A Historical Perspective
[From Daniel B. Botkin Powering The Future: A Scientist's Guide to Energy Independence(Pearson FT Press Science. April 2010)]Our current energy crisis may seem unique, but it has happened to people and civilizations before. All life requires energy, and all human societies require energy. Although we can't see and hold energy, it is the ultimate source of wealth, because with enough energy you can do just about anything you want, and without it you can't do anything at all.
Human societies and civilizations have confronted energy problems for thousands of years. Ancient Greek and Roman societies are a good case in point. The climate of ancient Greece, warmed and tempered by the Mediterranean Sea, was comparatively benign, especially in its energy demands on people.

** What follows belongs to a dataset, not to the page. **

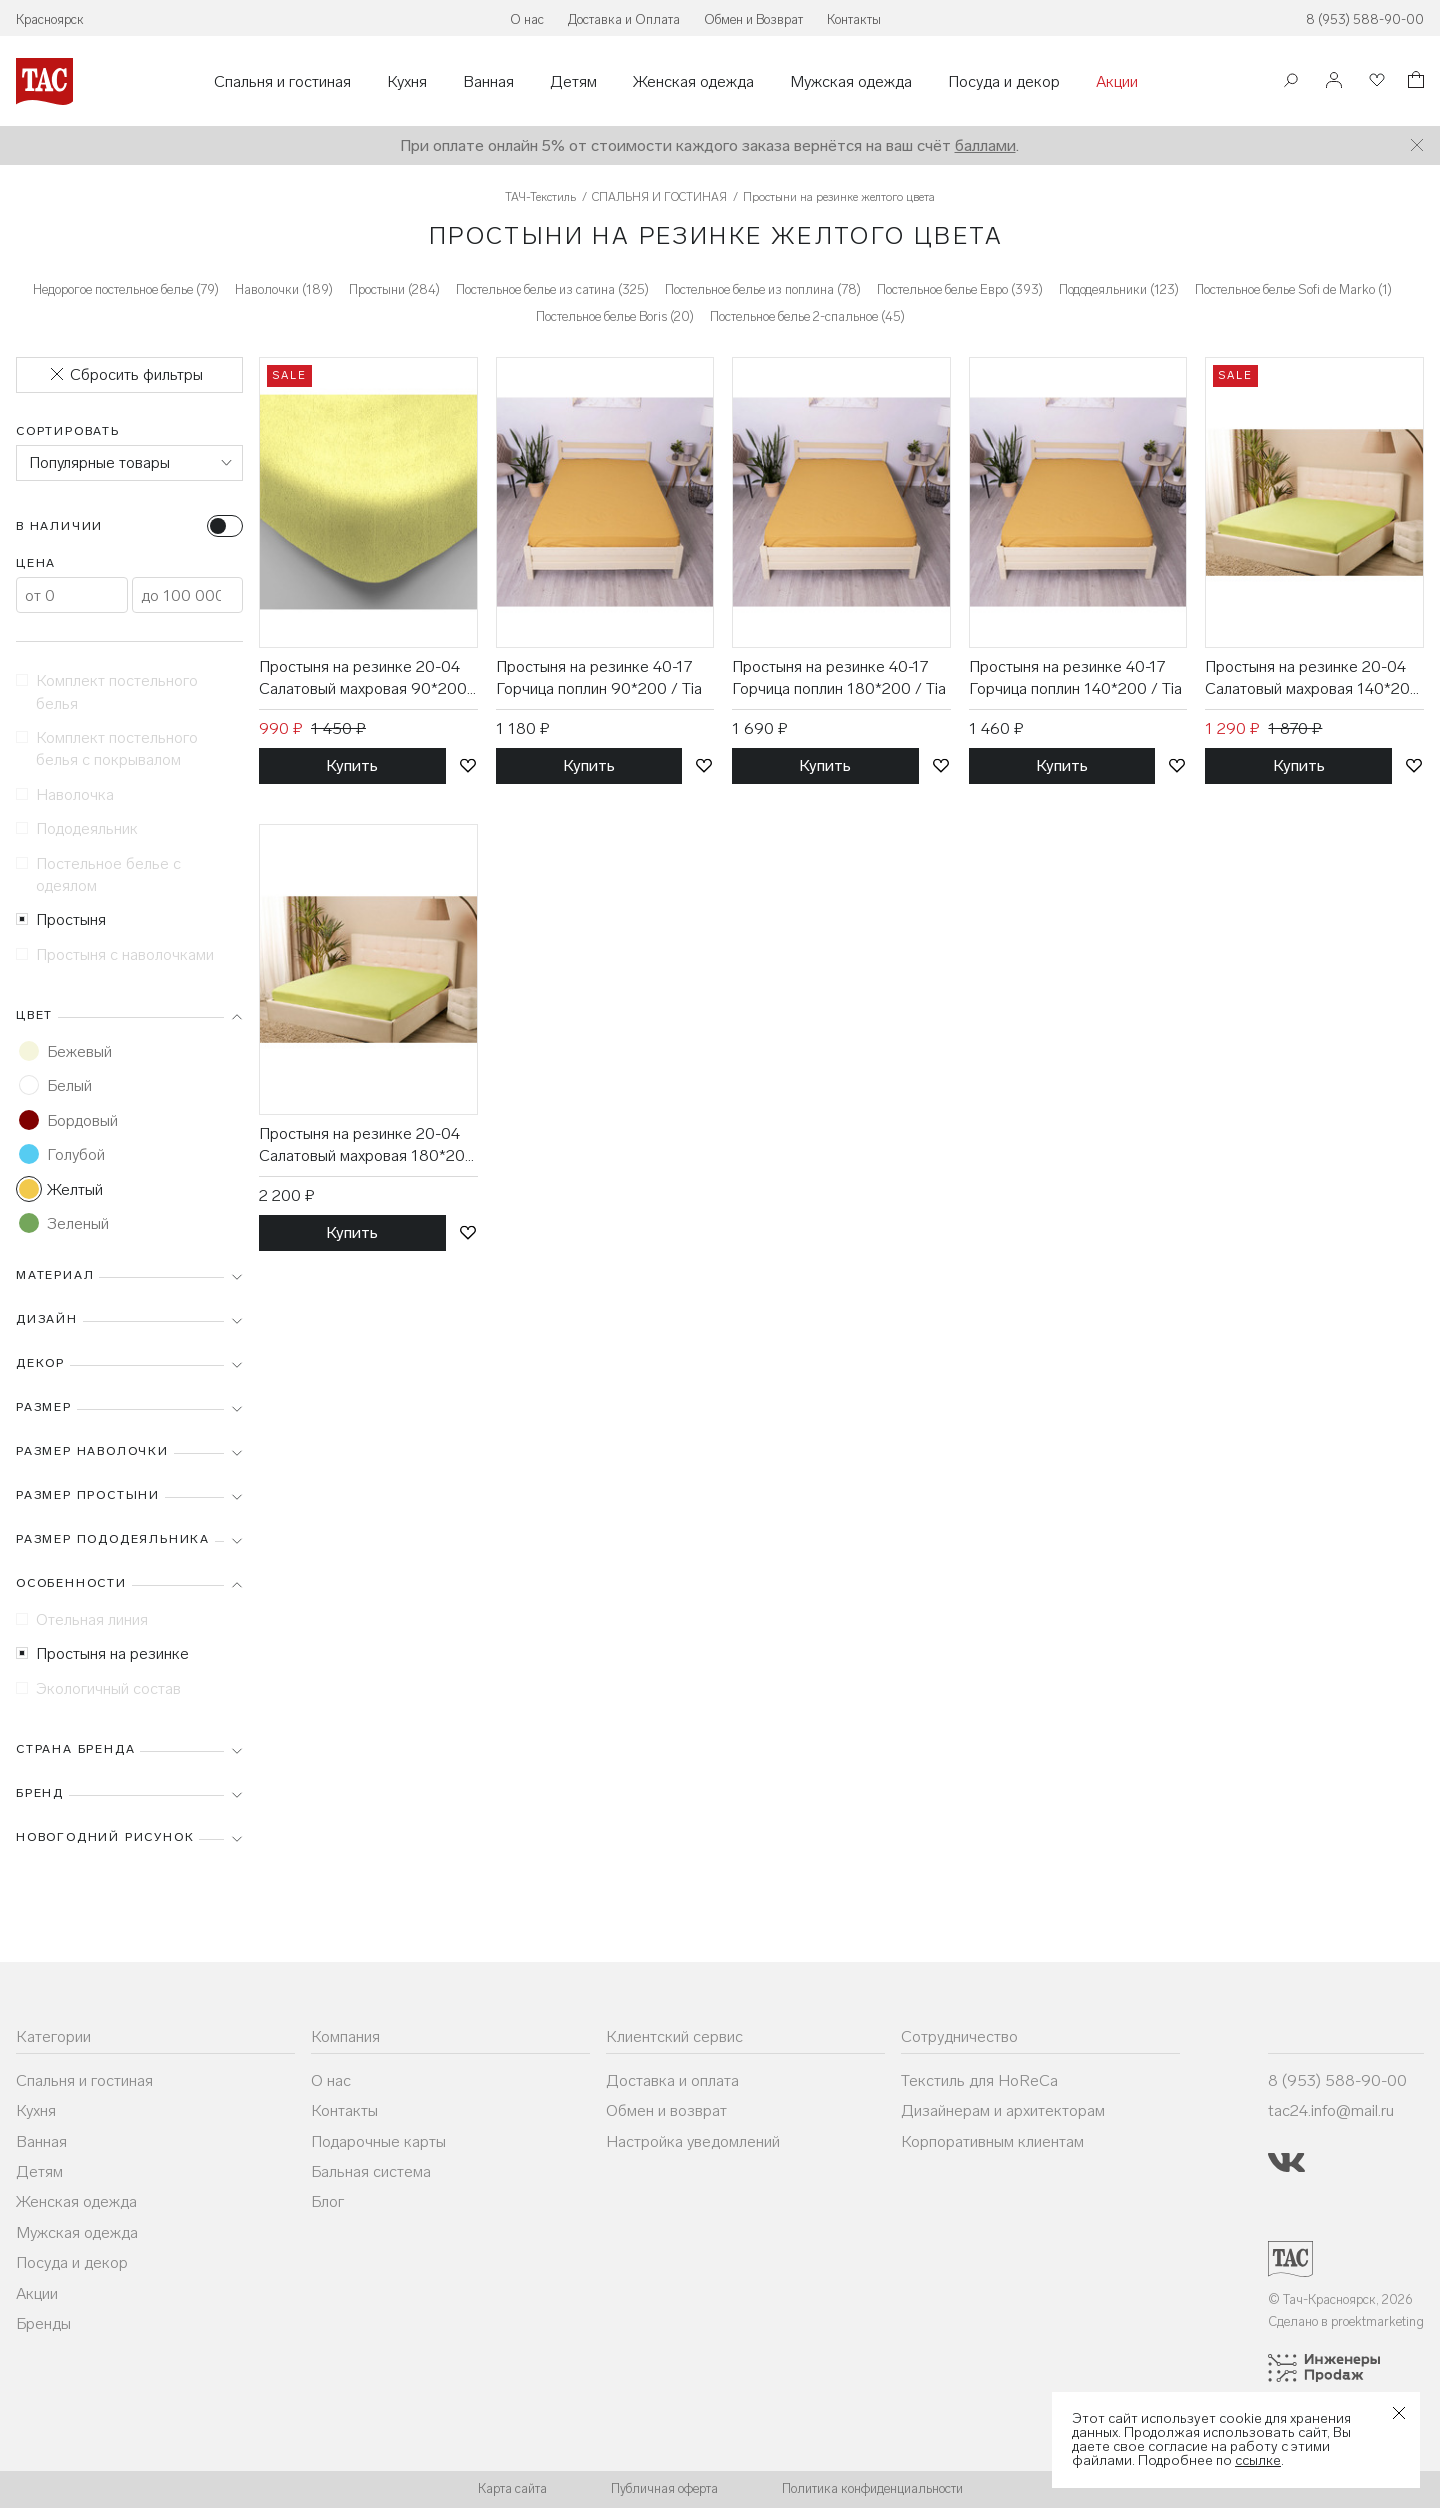 This screenshot has height=2508, width=1440. Describe the element at coordinates (979, 2080) in the screenshot. I see `Текстиль для HoReCa` at that location.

Summers were warm but not too hot, winters cool but not very cold. With the rise of the Greek civilization, people heated their homes in the mild winters with charcoal in heaters that were not especially efficient. The charcoal was made from wood, just as it is today. As Greek civilization rose to its heights, energy use increased greatly, both at a per-capita level and for the entire civilization. By the 5th century B.C., deforestation to provide the wood for charcoal was becoming a problem, and fuel shortages began to occur and become common. Early on in ancient Greece, the old and no longer productive trees in olive groves provided much of the firewood, but as standards of living increased and the population grew, demand outstripped this supply. By the 4th century B.C., the city of Athens had banned the use of olive wood for fuel. Previously obtained locally, firewood became an important and valuable import.

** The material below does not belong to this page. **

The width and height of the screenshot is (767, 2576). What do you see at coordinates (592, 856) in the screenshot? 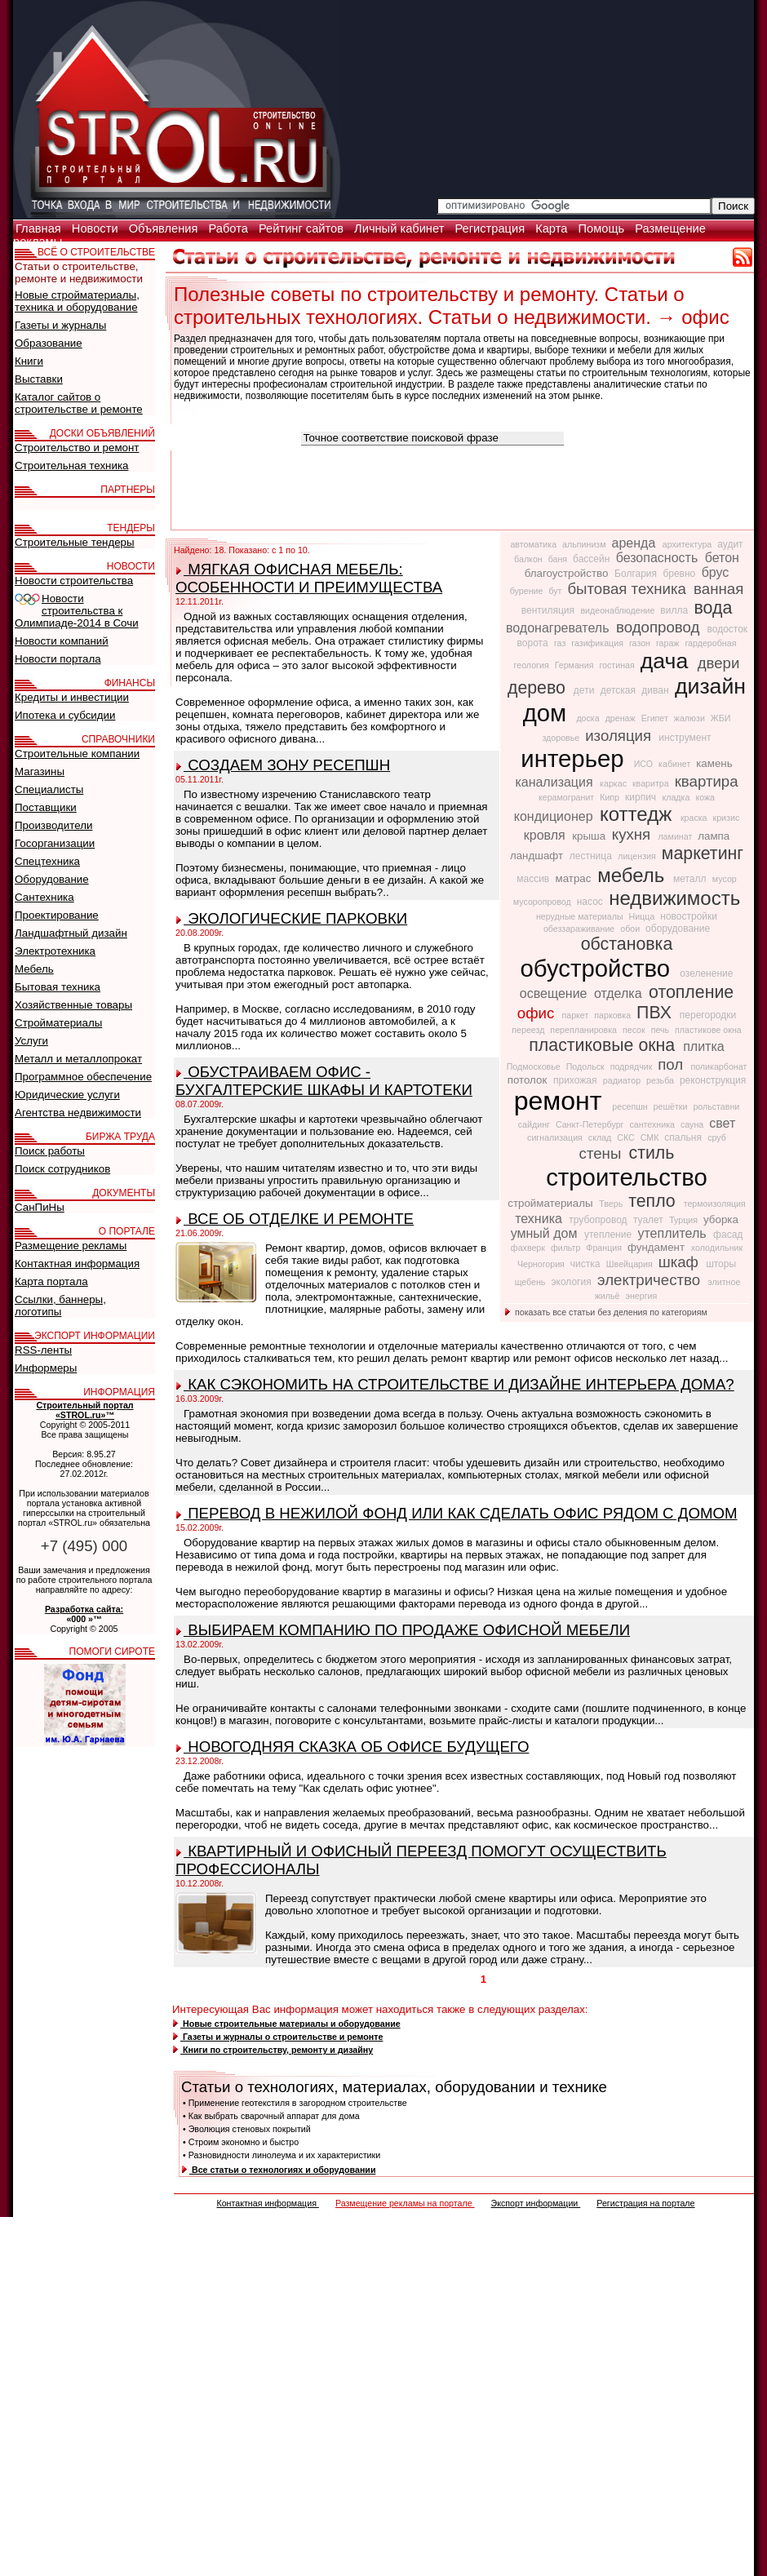 I see `лестница` at bounding box center [592, 856].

Not surprisingly, around that same time, the Greeks began to build houses that faced south and were designed to capture as much solar energy as possible in the winter but to avoid that much sunlight in the summer. Because the winter sun was lower in the sky, houses could be designed to absorb and store the energy from the sun when it was at a lower angle but less so from the sun at a higher angle. Trees and shrubs helped.
The same thing happened later in ancient Rome, but technology had advanced to the point that homes of the wealthy were centrally heated, and each burned about 275 pounds of wood every hour that the heating system ran. At first they used wood from local forests and groves, but soon the Romans, like the Greeks before them, were importing firewood. And again like the Greeks before them, they eventually turned to the sun. By then, once again, the technology was better; they even had glass windows, which, as we all know, makes it warmer inside by stopping the wind and by trapping heat energy through the greenhouse effect. Access to solar energy became a right protected by law; it became illegal to build something that blocked someone else's sunlight.
Some argue today that we should become energy minimalists and energy misers, that it is sinful and an act against nature to use any more than the absolute minimum amount of energy necessary for bare survival. But looking back, it is relatively straightforward to make the case that civilizations rise when energy is abundant and fall when it becomes scarce. It is possible (although on thinner evidence) to argue that in the few times that democracy has flourished in human civilizations, it has done so only when energy was so abundant as to be easily available to most or all citizens.
As a result, in this book I argue for changes in where and how we get and use energy, but I do not argue that we should become energy minimalists or energy misers. On the contrary, I think we need to learn how to use as much energy as we can find in ways that do not destroy our environment, do not deplete our energy sources, and do not make it unlikely that our civilization will continue and flourish in the future.
The path to such a world is possible but not simple, not answered with a slogan, not solved by a cliché. If you value your standard of living and the way of life that our modern civilization provides, with its abundant and cheap energy, follow me through this book as we examine each energy source and the ways in which some can be combined into viable energy systems for the future.